Let $A,B$ be two Hermitian matrices. Let $\lambda_{k}(A)$ denote the $k$-th largest eigenvalue. I want to prove the following inequality.
$$ \sum_{k=1}^{n}\left|\lambda_{k}(A)-\lambda_{k}(B)\right|^{2} \leqslant\|A-B\|_{F}^{2} $$
where
$$\| A - B \|_{F} := \sqrt{\mbox{tr}(A-B)^{H}(A-B)}$$
is equal to
$$\sum_{k=1}^{n} \sigma_{k}^{2}(A-B)$$
where $\sigma_{k}(A-B)$ is the $k$-th largest singular value of matrix $A - B$.

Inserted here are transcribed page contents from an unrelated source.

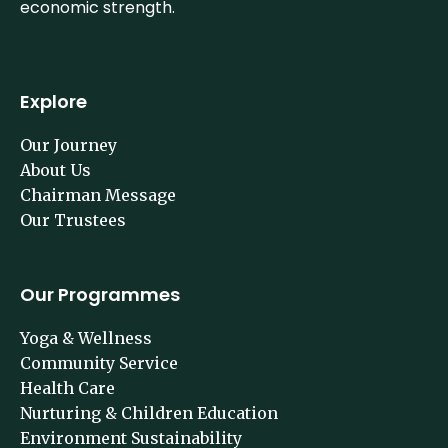
economic strength.
Explore
Our Journey
About Us
Chairman Message
Our Trustees
Our Programmes
Yoga & Wellness
Community Service
Health Care
Nurturing & Children Education
Environment Sustainability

I think this inequality is related to Weyl inequality.
$$ \lambda_{i+j-1}(A+B) \leqslant \lambda_{i}(A)+\lambda_{j}(B) \leqslant \lambda_{i+j-n}(A+B), \quad \forall i+j \geqslant n+1 $$
As its proposition we can prove
$$ \left|\lambda_{k}(A)-\lambda_{k}(B)\right| \leqslant\|A-B\|, \quad \forall k=1,2, \cdots, n $$
Here $\|A-B\|$ is the largest singular value of $(A-B)$.
But this proposition seems no help to the inequality above. So are there other ways to prove it?
You may assume WLOG that $A\succeq \mathbf 0$ and $B\succeq \mathbf 0$. If not, re-run on $A' = A + \delta I$ and $B' = B + \delta I$ for real $\delta$ large enough. Let $A = Q\Lambda Q^*$ and $B=U\Sigma U^*$. Each diagonal matrix contains eigenvalues in the usual ordering from largest to smallest. Let $C:= Q^*BQ$.
$$\begin{aligned} \sum_{k=1}^{n}\left|\lambda_{k}(A)-\lambda_{k}(B)\right|^{2} &=\big\Vert \Lambda - \Sigma\big \Vert_F^2\\ &=\text{trace}\Big(A^2\Big) - 2\cdot \text{trace}\Big(\Lambda \Sigma\Big)+\text{trace}\Big(C^2\Big)\\ &\leq \text{trace}\Big(A^2\Big) - 2\cdot \text{trace}\Big(\Lambda C\Big)+\text{trace}\Big(C^2\Big)\\ &= \big\Vert \Lambda - C\big \Vert_F^2\\ &=\big\Vert A - B\big \Vert_F^2 \end{aligned}$$
where the inequality
$$\text{trace}\Big(\Lambda C\Big) \leq \text{trace}\Big(\Lambda \Sigma\Big)$$
is justified, e.g., by the von-Neumann trace inequality or application of the trace inequality here.